Problem description:
State only how many lines below include the word "Brake".

Excerpted data:
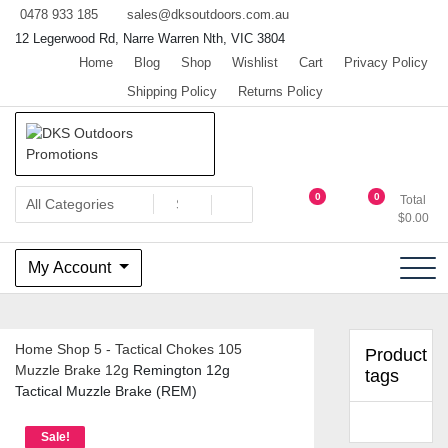
Skip
0478 933 185
sales@dksoutdoors.com.au
to
12 Legerwood Rd, Narre Warren Nth, VIC 3804
content
Home
Blog
Shop
Wishlist
Cart
Privacy Policy
Shipping Policy
Returns Policy
The home of Team OzHunting
DKS Outdoors Promotions
0
0
Total
$
0.00
My Account
Home
Shop
5 - Tactical Chokes
105
Product
Muzzle Brake 12g
Remington 12g
tags
Tactical Muzzle Brake (REM)
Sale!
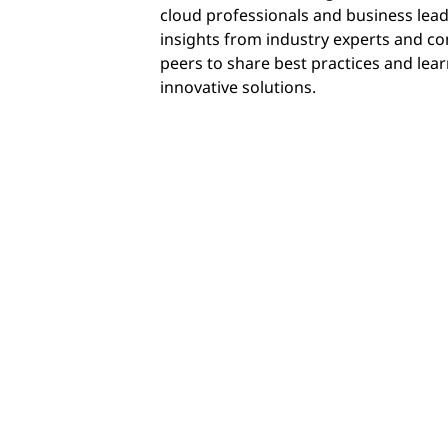
cloud professionals and business lead
insights from industry experts and co
peers to share best practices and lea
innovative solutions.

Expected output:
2